§ **ASSIGNMENT**
The reply should be the records repeated exactly, without any images.

◇ ◇ ◇

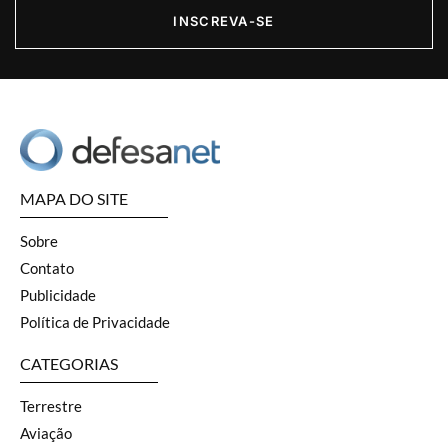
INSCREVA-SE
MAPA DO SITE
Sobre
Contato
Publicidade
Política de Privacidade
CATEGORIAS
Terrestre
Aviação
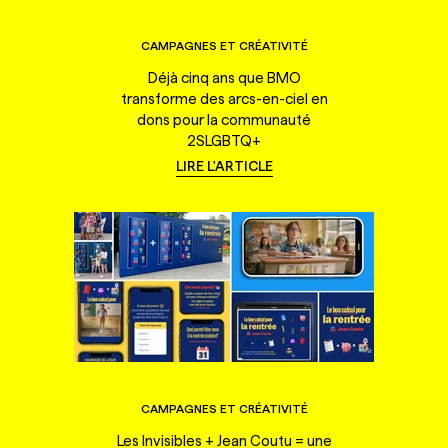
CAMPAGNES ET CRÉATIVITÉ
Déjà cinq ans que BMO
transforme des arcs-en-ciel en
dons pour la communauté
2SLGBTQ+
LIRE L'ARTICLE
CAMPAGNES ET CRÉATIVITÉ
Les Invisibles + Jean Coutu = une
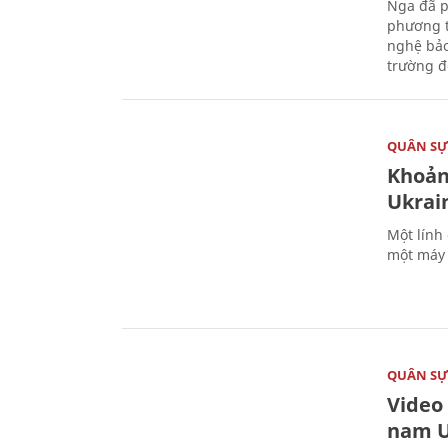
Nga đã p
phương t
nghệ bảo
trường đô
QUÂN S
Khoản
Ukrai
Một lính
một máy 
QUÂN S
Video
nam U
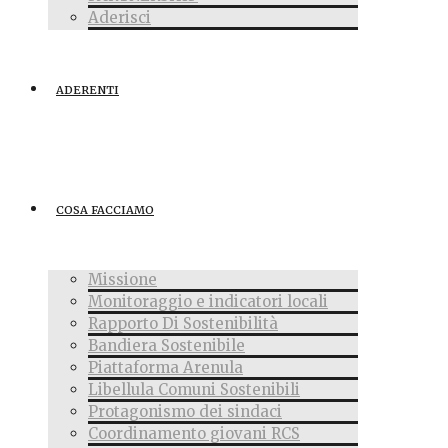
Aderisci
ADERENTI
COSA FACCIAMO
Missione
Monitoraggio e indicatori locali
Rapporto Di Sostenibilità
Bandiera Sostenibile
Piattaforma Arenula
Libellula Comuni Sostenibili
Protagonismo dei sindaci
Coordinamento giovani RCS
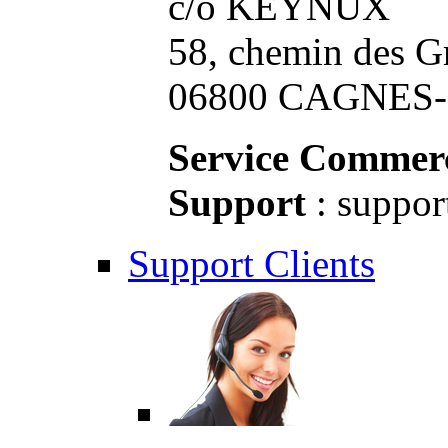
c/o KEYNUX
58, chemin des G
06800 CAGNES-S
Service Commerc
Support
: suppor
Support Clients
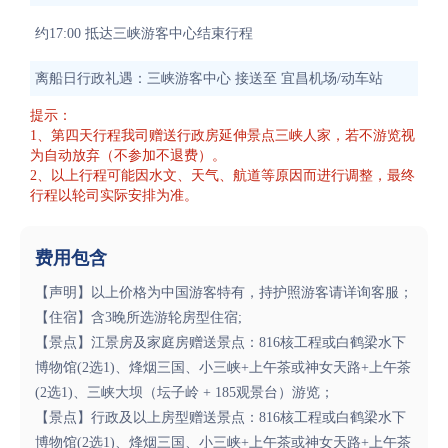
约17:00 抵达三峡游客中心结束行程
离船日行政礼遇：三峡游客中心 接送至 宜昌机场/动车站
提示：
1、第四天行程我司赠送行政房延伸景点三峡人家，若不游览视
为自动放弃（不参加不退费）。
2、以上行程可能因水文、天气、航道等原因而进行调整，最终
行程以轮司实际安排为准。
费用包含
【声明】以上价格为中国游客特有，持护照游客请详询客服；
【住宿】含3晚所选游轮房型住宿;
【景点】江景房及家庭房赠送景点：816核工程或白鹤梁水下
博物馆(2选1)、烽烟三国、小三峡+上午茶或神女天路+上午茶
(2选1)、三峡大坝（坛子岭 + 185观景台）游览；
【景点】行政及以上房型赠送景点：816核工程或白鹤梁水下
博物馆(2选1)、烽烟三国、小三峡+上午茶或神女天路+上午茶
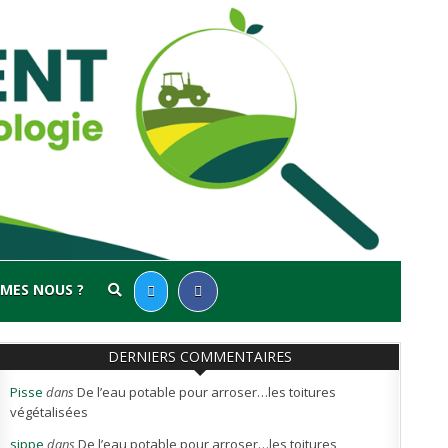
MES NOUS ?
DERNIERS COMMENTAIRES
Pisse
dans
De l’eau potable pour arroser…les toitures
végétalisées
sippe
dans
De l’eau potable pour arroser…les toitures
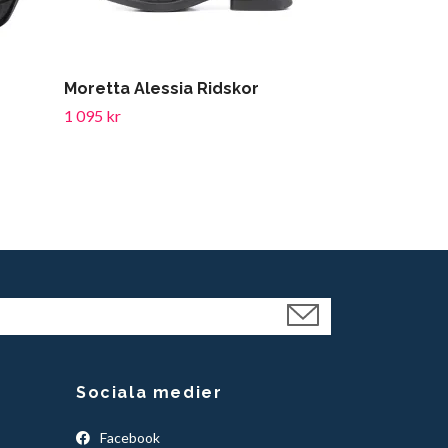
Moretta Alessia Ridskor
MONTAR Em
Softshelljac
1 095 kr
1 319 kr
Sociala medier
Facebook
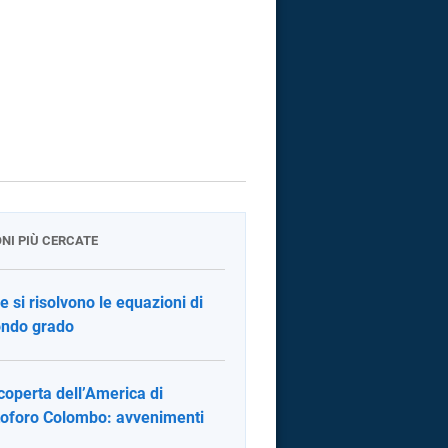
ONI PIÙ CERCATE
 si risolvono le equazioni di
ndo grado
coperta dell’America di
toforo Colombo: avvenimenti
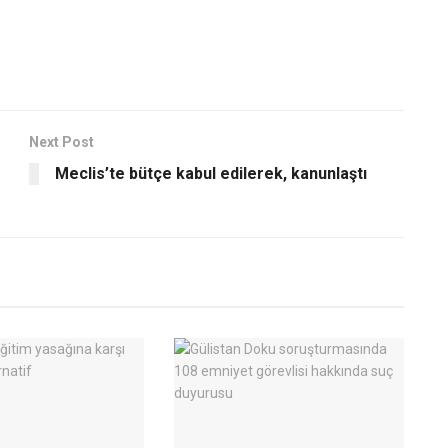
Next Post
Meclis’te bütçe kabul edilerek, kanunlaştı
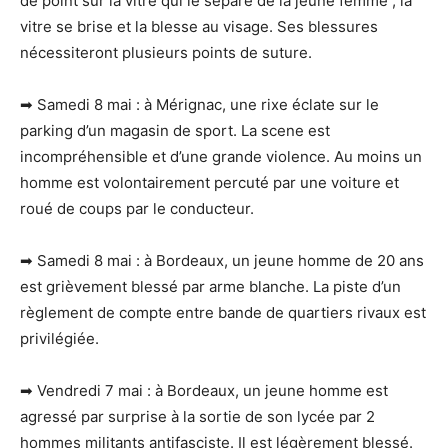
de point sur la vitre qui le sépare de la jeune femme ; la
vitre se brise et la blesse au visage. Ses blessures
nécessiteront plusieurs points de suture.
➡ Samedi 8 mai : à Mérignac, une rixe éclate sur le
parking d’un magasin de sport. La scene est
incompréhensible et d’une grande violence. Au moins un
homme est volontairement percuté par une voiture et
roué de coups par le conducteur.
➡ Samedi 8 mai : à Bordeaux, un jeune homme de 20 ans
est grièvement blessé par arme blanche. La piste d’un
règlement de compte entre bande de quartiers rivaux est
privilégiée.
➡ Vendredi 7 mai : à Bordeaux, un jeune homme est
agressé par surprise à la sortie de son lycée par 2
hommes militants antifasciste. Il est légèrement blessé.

◇ ◇ ◇

§ **RESULT FOR THIS TASK**
INSCREVA-SE
MAPA DO SITE
Sobre
Contato
Publicidade
Política de Privacidade
CATEGORIAS
Terrestre
Aviação
CAMPAGNES ET CRÉATIVITÉ
Déjà cinq ans que BMO
transforme des arcs-en-ciel en
dons pour la communauté
2SLGBTQ+
LIRE L'ARTICLE
CAMPAGNES ET CRÉATIVITÉ
Les Invisibles + Jean Coutu = une
Nga đã p
phương t
nghệ bảo
trường đô
QUÂN S
Khoản
Ukrai
Một lính
một máy 
QUÂN S
Video
nam U
Aderisci
ADERENTI
COSA FACCIAMO
Missione
Monitoraggio e indicatori locali
Rapporto Di Sostenibilità
Bandiera Sostenibile
Piattaforma Arenula
Libellula Comuni Sostenibili
Protagonismo dei sindaci
Coordinamento giovani RCS
c/o KEYNUX
58, chemin des G
06800 CAGNES-S
Service Commerc
Support
: suppor
Support Clients
约17:00 抵达三峡游客中心结束行程
离船日行政礼遇：三峡游客中心 接送至 宜昌机场/动车站
提示：
1、第四天行程我司赠送行政房延伸景点三峡人家，若不游览视
为自动放弃（不参加不退费）。
2、以上行程可能因水文、天气、航道等原因而进行调整，最终
行程以轮司实际安排为准。
费用包含
【声明】以上价格为中国游客特有，持护照游客请详询客服；
【住宿】含3晚所选游轮房型住宿;
【景点】江景房及家庭房赠送景点：816核工程或白鹤梁水下
博物馆(2选1)、烽烟三国、小三峡+上午茶或神女天路+上午茶
(2选1)、三峡大坝（坛子岭 + 185观景台）游览；
【景点】行政及以上房型赠送景点：816核工程或白鹤梁水下
博物馆(2选1)、烽烟三国、小三峡+上午茶或神女天路+上午茶
MES NOUS ?
DERNIERS COMMENTAIRES
Pisse
dans
De l’eau potable pour arroser…les toitures
végétalisées
sippe
dans
De l’eau potable pour arroser…les toitures
Moretta Alessia Ridskor
MONTAR Em
Softshelljac
1 095 kr
1 319 kr
Sociala medier
Facebook
ONI PIÙ CERCATE
 si risolvono le equazioni di
ndo grado
coperta dell’America di
toforo Colombo: avvenimenti
Next Post
Meclis’te bütçe kabul edilerek, kanunlaştı
de point sur la vitre qui le sépare de la jeune femme ; la
vitre se brise et la blesse au visage. Ses blessures
nécessiteront plusieurs points de suture.
➡ Samedi 8 mai : à Mérignac, une rixe éclate sur le
parking d’un magasin de sport. La scene est
incompréhensible et d’une grande violence. Au moins un
homme est volontairement percuté par une voiture et
roué de coups par le conducteur.
➡ Samedi 8 mai : à Bordeaux, un jeune homme de 20 ans
est grièvement blessé par arme blanche. La piste d’un
règlement de compte entre bande de quartiers rivaux est
privilégiée.
➡ Vendredi 7 mai : à Bordeaux, un jeune homme est
agressé par surprise à la sortie de son lycée par 2
hommes militants antifasciste. Il est légèrement blessé.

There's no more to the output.